■ **PROMPT**
Pull every line holding the string "each" from the records below.

****************************************

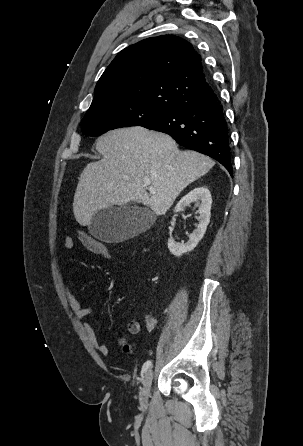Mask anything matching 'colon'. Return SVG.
I'll return each mask as SVG.
<instances>
[{
    "instance_id": "obj_1",
    "label": "colon",
    "mask_w": 303,
    "mask_h": 446,
    "mask_svg": "<svg viewBox=\"0 0 303 446\" xmlns=\"http://www.w3.org/2000/svg\"><path fill=\"white\" fill-rule=\"evenodd\" d=\"M96 255L100 256L102 258H105V259H111L112 258V255H111V252H110L108 246L106 244H104L103 242H101V241H98L97 254ZM120 344H121L122 349H123V351L125 353H131L132 352V346L129 343H127L124 339L121 340Z\"/></svg>"
}]
</instances>
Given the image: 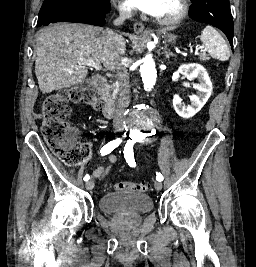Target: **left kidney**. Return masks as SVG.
I'll return each instance as SVG.
<instances>
[{"label":"left kidney","mask_w":256,"mask_h":267,"mask_svg":"<svg viewBox=\"0 0 256 267\" xmlns=\"http://www.w3.org/2000/svg\"><path fill=\"white\" fill-rule=\"evenodd\" d=\"M178 72L183 74L187 80H198L200 84H192L193 88L197 90L196 96H190L191 106H182V100L178 94L173 96V106L176 114L181 118H192L195 116L204 104H206L208 98L212 92V82L207 74L205 68L201 64H182L178 68Z\"/></svg>","instance_id":"left-kidney-1"}]
</instances>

****************************************

■ **PROBLEM SOLUTION**
I'll return each mask as SVG.
I'll return each instance as SVG.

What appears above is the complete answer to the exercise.